*TASK BRIEF*: Write out exactly what each line says, starting with the first line below and ending on the one with "briefing, I fo".

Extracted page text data
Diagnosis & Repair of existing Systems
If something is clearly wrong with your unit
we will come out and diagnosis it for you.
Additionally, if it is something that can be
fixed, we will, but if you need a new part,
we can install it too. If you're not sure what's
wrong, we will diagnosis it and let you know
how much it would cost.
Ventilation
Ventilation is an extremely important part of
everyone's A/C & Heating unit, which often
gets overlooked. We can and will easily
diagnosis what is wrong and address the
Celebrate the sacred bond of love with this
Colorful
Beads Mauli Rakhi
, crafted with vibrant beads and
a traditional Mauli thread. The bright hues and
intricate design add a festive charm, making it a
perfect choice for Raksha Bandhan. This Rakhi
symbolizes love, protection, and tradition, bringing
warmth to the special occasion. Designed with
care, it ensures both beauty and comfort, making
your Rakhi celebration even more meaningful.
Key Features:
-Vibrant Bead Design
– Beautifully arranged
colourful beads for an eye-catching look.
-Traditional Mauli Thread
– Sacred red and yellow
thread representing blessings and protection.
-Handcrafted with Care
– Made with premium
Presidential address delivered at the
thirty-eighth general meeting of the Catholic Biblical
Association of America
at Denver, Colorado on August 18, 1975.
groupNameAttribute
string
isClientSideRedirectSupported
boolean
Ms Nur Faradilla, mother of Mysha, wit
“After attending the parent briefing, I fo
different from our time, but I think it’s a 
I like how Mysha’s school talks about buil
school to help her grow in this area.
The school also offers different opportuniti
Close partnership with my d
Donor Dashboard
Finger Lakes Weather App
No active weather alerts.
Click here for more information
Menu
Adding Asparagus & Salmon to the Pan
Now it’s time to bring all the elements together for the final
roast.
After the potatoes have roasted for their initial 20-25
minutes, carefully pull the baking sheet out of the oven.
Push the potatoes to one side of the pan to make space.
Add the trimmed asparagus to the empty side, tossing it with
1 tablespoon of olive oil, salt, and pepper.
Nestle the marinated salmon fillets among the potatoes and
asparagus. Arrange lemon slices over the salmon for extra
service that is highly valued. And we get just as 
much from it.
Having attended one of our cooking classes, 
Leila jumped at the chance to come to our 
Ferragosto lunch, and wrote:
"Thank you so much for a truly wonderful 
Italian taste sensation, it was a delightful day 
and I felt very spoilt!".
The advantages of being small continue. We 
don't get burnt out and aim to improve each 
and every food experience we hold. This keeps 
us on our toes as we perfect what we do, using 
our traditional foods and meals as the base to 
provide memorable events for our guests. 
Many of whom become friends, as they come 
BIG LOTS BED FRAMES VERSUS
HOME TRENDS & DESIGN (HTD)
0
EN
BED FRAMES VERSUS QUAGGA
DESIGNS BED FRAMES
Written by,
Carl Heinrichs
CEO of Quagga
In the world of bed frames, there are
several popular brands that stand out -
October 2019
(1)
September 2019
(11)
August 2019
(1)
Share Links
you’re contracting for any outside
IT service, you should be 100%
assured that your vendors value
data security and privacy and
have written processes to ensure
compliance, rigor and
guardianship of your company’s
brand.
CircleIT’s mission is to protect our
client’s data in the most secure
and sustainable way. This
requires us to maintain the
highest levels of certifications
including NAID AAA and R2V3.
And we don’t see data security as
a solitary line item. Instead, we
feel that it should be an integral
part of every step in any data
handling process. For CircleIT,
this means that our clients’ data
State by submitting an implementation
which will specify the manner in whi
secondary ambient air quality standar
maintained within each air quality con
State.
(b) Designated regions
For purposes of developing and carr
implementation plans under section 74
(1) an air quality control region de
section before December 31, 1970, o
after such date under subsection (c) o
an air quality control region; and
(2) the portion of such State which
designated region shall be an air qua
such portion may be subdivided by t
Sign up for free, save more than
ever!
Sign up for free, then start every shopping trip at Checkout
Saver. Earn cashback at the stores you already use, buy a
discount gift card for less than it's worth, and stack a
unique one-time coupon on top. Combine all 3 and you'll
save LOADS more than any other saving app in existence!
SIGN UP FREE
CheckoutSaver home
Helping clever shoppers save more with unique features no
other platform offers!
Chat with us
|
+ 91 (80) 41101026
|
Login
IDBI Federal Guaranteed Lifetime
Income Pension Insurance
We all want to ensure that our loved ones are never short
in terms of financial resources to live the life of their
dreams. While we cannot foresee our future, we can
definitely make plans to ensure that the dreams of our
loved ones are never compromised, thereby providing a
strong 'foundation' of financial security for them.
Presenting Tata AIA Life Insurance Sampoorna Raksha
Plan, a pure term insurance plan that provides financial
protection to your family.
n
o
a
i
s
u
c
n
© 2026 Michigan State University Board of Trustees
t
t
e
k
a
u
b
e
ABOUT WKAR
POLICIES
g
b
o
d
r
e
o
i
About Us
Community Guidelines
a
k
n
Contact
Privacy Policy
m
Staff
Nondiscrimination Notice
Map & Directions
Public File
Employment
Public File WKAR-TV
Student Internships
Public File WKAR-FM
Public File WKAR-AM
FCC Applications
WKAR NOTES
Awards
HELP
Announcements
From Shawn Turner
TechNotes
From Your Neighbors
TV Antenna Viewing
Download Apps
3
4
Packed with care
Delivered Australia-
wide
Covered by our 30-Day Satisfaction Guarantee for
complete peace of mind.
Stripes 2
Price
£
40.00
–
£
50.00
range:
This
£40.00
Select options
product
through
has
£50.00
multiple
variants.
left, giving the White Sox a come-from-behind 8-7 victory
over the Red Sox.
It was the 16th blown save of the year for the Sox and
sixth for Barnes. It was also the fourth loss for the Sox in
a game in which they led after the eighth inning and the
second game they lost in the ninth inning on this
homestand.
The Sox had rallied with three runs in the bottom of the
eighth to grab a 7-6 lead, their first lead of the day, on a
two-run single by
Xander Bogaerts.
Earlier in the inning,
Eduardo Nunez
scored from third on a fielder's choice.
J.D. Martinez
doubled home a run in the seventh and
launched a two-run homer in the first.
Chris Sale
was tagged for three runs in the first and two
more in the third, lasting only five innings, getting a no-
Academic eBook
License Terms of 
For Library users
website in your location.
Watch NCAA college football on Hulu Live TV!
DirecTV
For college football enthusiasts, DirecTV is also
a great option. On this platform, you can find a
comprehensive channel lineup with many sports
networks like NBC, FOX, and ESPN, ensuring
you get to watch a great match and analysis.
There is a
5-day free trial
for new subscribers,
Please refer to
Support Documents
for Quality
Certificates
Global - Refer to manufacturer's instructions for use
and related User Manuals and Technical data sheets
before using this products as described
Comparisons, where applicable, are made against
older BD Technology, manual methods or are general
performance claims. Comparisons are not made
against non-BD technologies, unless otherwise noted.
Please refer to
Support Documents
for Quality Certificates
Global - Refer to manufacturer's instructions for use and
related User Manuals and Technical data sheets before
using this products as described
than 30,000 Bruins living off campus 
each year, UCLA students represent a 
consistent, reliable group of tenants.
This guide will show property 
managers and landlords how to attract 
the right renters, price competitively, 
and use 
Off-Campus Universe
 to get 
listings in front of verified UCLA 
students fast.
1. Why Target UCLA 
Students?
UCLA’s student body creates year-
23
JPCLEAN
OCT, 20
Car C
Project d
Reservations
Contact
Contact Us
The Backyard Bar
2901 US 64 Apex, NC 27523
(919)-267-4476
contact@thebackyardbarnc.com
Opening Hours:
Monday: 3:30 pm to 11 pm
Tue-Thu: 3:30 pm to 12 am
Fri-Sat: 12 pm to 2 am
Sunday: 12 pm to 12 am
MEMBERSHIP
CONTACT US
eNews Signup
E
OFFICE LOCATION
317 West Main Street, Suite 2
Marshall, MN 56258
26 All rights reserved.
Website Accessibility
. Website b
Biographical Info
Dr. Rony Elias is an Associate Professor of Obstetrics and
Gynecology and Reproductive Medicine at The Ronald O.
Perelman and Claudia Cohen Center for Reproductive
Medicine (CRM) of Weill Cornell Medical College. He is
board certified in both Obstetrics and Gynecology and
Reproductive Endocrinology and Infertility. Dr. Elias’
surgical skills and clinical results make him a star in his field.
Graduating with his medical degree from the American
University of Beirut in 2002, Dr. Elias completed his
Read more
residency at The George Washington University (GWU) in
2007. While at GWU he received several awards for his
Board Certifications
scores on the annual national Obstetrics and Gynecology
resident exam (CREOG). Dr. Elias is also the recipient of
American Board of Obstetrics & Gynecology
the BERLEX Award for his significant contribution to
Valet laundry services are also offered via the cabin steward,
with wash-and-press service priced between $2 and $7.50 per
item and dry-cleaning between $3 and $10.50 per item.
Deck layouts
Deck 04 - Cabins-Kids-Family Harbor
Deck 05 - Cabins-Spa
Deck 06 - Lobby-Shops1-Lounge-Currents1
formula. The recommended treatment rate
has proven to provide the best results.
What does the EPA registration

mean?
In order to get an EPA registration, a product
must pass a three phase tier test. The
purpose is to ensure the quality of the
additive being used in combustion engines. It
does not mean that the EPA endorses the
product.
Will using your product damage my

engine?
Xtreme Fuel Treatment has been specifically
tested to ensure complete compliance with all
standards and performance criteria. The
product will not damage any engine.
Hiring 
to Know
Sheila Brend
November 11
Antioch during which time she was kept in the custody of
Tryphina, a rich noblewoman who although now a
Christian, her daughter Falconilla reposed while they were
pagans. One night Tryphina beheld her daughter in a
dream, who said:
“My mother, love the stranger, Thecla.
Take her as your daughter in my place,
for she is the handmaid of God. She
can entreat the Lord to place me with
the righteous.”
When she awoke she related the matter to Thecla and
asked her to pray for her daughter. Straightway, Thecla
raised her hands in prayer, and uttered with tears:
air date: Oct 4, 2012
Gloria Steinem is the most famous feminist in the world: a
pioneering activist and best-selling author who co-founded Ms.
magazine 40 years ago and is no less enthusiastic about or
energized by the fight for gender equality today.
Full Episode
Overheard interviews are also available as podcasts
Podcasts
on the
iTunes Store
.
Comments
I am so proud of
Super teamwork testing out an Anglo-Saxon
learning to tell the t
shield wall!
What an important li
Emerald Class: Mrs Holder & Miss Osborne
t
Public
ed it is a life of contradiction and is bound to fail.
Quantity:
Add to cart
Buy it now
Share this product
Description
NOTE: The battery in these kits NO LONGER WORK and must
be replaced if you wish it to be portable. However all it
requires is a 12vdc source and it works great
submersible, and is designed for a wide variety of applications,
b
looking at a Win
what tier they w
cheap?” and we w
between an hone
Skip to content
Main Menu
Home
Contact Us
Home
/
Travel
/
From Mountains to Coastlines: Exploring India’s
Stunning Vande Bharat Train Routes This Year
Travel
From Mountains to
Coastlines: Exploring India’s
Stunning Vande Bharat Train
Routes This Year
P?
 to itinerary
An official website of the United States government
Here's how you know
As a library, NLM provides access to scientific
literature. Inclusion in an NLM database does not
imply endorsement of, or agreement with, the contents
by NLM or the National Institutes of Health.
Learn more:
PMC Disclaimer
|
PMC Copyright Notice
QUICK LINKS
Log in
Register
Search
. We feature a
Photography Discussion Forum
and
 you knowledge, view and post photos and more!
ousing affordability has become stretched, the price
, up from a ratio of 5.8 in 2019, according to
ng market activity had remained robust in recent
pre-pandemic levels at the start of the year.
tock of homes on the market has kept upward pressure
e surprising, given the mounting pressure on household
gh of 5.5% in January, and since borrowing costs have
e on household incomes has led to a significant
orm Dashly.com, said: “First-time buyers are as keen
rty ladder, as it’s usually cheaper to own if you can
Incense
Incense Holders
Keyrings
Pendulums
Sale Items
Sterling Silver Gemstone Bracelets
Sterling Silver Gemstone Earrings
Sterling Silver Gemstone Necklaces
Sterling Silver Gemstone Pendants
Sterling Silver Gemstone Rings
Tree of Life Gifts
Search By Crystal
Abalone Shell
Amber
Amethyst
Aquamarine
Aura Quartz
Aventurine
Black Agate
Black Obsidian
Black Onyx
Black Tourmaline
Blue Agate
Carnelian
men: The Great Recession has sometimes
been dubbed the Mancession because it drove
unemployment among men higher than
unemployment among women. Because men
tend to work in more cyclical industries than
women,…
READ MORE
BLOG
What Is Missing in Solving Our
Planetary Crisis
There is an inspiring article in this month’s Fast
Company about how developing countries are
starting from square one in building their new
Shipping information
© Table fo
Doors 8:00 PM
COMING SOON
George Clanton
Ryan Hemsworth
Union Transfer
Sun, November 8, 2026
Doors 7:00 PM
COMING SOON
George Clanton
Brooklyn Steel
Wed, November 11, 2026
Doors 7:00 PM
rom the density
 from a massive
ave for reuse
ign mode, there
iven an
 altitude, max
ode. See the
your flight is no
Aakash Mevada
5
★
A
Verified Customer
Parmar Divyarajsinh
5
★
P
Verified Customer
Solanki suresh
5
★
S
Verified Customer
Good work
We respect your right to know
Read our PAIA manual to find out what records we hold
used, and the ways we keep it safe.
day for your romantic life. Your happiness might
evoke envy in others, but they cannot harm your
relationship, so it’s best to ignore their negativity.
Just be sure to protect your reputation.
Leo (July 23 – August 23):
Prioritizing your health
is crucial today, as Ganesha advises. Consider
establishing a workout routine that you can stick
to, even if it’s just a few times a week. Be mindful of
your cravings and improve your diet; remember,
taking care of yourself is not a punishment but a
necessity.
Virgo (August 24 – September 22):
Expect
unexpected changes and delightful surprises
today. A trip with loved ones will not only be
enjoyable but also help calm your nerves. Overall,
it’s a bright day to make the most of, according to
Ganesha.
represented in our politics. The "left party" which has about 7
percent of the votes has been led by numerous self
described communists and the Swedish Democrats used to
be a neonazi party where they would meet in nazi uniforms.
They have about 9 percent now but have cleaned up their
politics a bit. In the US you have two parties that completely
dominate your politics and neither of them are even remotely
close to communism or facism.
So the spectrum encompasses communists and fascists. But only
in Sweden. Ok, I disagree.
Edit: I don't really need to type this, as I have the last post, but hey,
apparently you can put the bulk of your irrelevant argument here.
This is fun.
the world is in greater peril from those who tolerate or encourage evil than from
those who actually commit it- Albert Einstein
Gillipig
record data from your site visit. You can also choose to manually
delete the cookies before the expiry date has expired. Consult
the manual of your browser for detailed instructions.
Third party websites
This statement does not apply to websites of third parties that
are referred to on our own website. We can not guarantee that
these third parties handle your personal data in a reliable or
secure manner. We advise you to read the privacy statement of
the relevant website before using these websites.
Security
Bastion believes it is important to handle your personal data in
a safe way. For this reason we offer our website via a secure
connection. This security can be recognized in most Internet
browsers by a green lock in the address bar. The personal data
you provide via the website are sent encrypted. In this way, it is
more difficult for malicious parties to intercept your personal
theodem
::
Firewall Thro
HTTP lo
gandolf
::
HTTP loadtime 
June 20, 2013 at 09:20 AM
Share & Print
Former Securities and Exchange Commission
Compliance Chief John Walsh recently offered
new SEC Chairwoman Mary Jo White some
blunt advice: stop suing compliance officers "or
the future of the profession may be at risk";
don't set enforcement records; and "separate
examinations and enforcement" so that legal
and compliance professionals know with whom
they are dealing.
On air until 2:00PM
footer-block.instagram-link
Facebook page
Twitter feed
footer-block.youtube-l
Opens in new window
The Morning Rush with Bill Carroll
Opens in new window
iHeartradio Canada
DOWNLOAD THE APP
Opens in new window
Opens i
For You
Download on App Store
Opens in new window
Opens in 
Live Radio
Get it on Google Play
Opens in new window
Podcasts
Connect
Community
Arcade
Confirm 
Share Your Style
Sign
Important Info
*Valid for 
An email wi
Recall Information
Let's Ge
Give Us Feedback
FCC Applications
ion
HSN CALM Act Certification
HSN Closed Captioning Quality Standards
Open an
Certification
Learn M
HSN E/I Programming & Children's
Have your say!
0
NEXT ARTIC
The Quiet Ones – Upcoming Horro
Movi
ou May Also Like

*TASK OUTPUT*:
Diagnosis & Repair of existing Systems
If something is clearly wrong with your unit
we will come out and diagnosis it for you.
Additionally, if it is something that can be
fixed, we will, but if you need a new part,
we can install it too. If you're not sure what's
wrong, we will diagnosis it and let you know
how much it would cost.
Ventilation
Ventilation is an extremely important part of
everyone's A/C & Heating unit, which often
gets overlooked. We can and will easily
diagnosis what is wrong and address the
Celebrate the sacred bond of love with this
Colorful
Beads Mauli Rakhi
, crafted with vibrant beads and
a traditional Mauli thread. The bright hues and
intricate design add a festive charm, making it a
perfect choice for Raksha Bandhan. This Rakhi
symbolizes love, protection, and tradition, bringing
warmth to the special occasion. Designed with
care, it ensures both beauty and comfort, making
your Rakhi celebration even more meaningful.
Key Features:
-Vibrant Bead Design
– Beautifully arranged
colourful beads for an eye-catching look.
-Traditional Mauli Thread
– Sacred red and yellow
thread representing blessings and protection.
-Handcrafted with Care
– Made with premium
Presidential address delivered at the
thirty-eighth general meeting of the Catholic Biblical
Association of America
at Denver, Colorado on August 18, 1975.
groupNameAttribute
string
isClientSideRedirectSupported
boolean
Ms Nur Faradilla, mother of Mysha, wit
“After attending the parent briefing, I fo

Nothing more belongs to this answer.